[TASK OBJECTIVE] Would you please return the lines of the entries below starting at the line that has "do regulowania zobowiązań." and ending at the line that has "podjęciem decyzji o", both included, exactly as they are?

[Stored data entries]
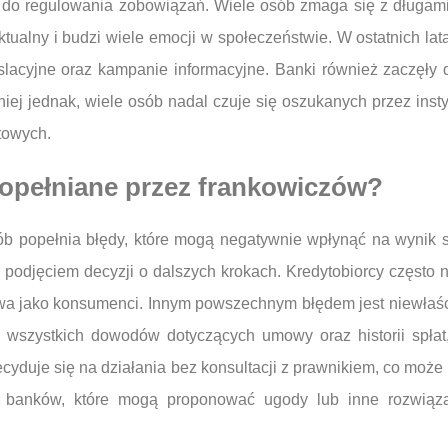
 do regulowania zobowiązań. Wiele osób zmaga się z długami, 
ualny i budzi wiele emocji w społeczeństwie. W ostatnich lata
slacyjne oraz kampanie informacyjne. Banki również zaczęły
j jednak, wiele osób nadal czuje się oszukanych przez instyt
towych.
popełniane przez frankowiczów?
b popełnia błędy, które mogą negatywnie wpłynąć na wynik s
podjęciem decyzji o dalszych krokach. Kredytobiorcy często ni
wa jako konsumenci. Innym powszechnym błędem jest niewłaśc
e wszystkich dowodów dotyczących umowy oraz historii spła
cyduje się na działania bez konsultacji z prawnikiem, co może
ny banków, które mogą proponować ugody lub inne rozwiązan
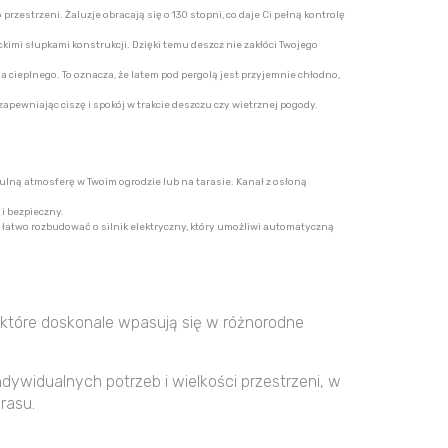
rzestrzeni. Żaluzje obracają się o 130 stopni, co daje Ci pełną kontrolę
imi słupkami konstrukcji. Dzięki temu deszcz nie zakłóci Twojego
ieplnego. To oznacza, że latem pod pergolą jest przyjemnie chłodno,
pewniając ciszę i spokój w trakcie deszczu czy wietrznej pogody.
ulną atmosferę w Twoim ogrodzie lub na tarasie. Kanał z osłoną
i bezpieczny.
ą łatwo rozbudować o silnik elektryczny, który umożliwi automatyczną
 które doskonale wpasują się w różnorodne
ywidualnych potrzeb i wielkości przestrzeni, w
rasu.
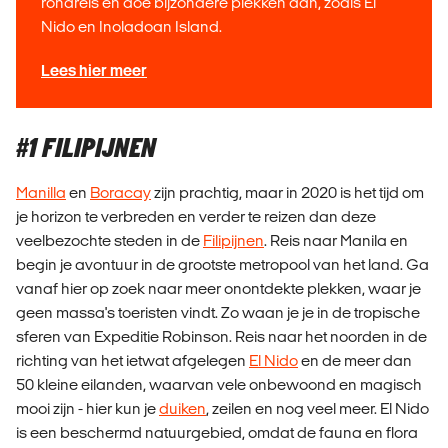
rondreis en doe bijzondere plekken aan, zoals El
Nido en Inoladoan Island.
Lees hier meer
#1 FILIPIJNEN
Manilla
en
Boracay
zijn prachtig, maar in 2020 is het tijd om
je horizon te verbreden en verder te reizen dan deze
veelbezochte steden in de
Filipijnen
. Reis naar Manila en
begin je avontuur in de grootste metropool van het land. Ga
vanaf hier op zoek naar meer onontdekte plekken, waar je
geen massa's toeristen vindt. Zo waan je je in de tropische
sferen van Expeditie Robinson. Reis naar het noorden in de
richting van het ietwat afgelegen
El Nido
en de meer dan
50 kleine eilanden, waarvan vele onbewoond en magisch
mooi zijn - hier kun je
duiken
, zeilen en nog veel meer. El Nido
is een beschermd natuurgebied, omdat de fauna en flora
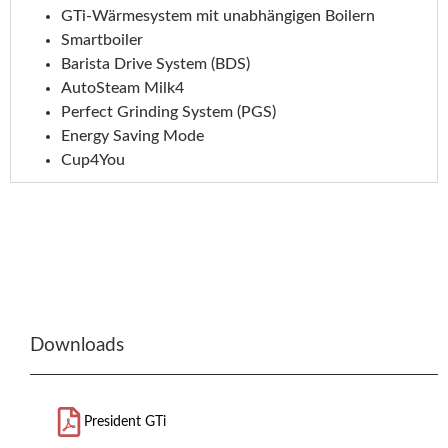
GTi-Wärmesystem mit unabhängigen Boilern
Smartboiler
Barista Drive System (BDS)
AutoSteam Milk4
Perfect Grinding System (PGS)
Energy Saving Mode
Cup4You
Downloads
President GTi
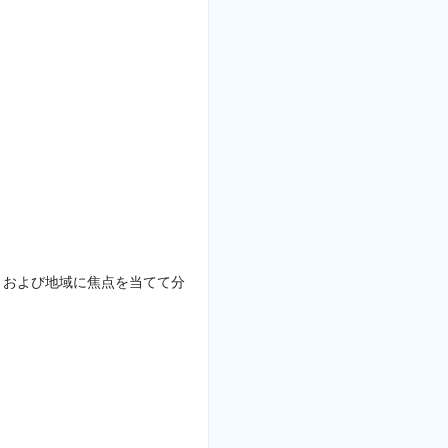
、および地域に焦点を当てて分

--

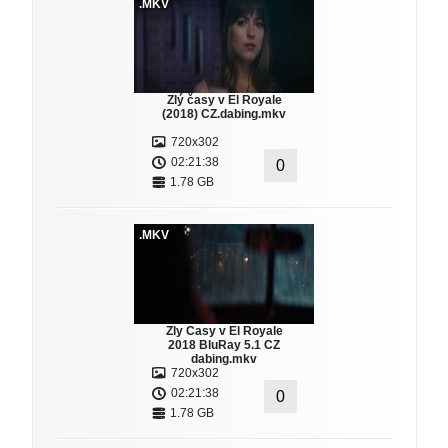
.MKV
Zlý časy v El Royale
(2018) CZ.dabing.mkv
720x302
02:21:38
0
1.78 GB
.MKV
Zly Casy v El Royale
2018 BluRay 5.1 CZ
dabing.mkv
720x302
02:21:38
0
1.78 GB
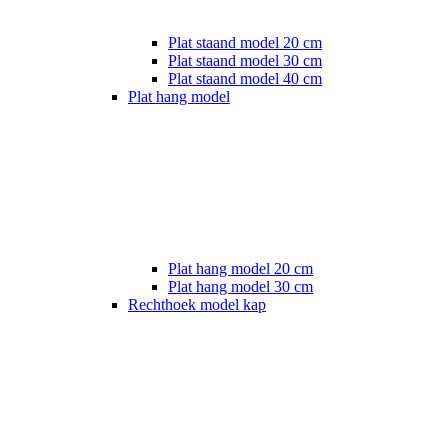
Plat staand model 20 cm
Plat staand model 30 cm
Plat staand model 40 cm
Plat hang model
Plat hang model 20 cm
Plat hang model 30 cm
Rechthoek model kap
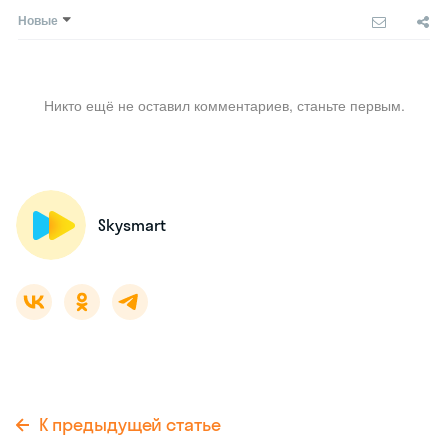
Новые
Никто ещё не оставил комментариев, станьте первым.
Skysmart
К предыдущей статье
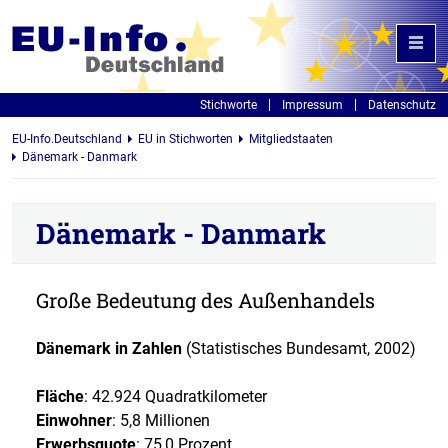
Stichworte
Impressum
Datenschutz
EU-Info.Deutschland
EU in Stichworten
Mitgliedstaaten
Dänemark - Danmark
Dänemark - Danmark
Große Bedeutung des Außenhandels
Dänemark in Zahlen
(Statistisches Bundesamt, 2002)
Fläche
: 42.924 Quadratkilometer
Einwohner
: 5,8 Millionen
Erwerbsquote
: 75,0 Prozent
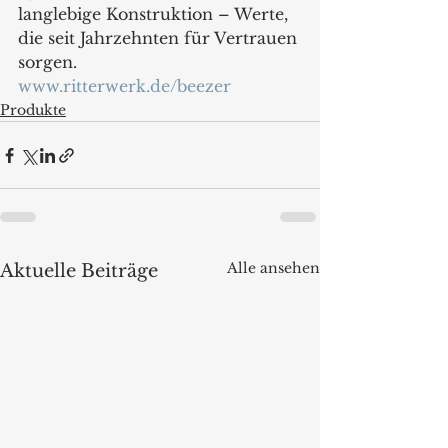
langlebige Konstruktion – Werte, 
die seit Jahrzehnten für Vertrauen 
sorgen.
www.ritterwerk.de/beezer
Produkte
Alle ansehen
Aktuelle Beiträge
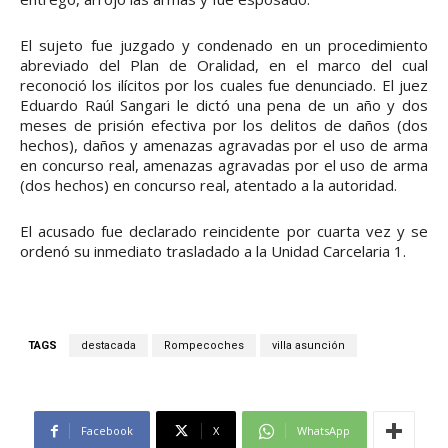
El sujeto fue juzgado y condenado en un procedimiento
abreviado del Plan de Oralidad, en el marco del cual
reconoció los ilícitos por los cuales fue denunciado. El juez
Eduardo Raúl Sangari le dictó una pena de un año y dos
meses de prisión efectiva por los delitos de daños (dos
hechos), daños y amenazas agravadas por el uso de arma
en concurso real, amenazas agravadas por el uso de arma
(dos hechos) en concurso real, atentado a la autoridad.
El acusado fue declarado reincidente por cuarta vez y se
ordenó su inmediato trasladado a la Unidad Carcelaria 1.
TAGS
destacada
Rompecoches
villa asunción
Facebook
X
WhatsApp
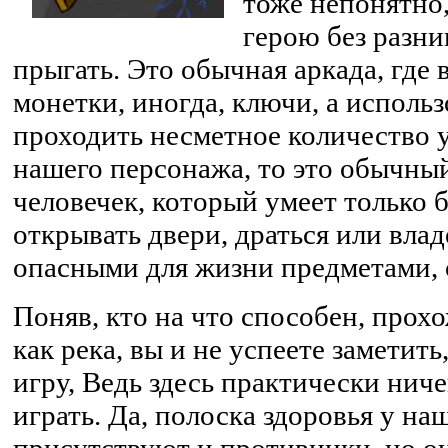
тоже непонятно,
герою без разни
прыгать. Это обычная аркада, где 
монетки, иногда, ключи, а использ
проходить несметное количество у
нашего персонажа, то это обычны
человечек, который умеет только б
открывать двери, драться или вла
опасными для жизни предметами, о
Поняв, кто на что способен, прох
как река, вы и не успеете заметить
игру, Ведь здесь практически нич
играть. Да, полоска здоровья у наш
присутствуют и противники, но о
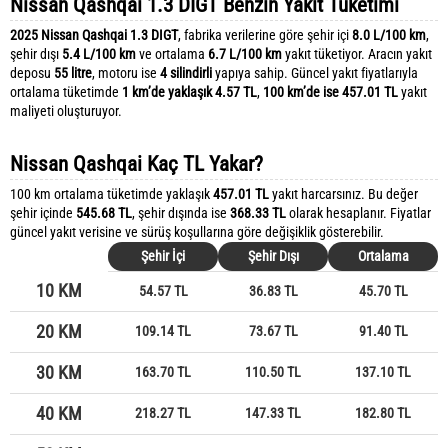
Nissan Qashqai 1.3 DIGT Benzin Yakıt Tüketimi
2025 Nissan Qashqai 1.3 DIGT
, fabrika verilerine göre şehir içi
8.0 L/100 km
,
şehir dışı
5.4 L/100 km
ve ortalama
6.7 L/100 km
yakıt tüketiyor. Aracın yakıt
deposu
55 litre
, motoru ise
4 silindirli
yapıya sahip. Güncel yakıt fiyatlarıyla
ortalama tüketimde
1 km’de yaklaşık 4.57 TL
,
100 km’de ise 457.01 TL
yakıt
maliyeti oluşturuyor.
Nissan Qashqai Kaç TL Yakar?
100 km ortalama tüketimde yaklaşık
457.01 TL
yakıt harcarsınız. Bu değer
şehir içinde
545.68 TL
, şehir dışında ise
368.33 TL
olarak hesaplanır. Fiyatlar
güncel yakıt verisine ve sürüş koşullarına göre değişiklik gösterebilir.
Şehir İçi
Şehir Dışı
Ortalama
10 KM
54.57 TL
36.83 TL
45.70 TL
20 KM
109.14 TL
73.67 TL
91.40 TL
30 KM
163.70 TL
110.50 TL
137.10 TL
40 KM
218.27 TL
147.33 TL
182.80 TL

---

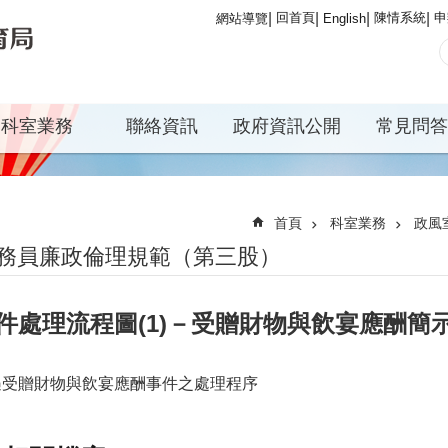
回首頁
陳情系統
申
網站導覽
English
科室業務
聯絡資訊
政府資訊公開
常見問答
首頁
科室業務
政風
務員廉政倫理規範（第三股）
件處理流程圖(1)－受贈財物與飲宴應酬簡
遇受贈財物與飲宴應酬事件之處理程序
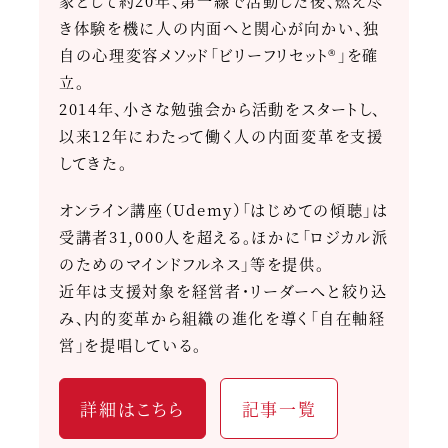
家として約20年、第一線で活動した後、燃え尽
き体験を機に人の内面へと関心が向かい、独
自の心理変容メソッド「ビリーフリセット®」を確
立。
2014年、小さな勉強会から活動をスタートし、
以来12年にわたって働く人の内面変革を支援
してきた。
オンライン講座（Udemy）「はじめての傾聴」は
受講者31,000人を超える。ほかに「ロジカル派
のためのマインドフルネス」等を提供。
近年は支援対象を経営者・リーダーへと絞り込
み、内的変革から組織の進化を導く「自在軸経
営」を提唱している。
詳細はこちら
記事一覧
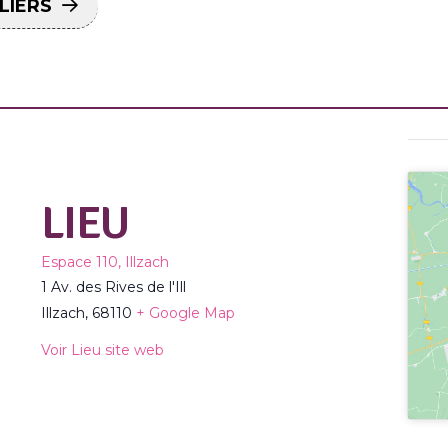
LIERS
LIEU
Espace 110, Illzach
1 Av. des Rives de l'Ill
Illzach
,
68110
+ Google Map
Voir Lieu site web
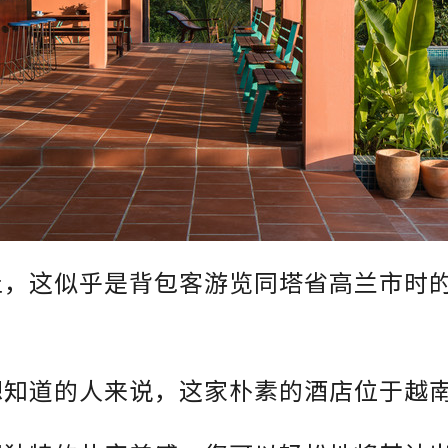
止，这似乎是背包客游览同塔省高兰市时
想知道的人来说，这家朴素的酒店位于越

[ANSWER BOX]
 do regulowania zobowiązań. Wiele osób zmaga się z długami, 
ualny i budzi wiele emocji w społeczeństwie. W ostatnich lata
slacyjne oraz kampanie informacyjne. Banki również zaczęły
j jednak, wiele osób nadal czuje się oszukanych przez instyt
towych.
popełniane przez frankowiczów?
b popełnia błędy, które mogą negatywnie wpłynąć na wynik s
podjęciem decyzji o dalszych krokach. Kredytobiorcy często ni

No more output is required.